=== Work to be completed ===
Given the records below, transcribe each of them exactly.

[Data excerpts Boundary: Start]

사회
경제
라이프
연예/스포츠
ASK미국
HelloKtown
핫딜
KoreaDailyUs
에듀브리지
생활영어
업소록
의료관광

[Data excerpts Boundary: End]

=== Task result ===
사회
경제
라이프
연예/스포츠
ASK미국
HelloKtown
핫딜
KoreaDailyUs
에듀브리지
생활영어
업소록
의료관광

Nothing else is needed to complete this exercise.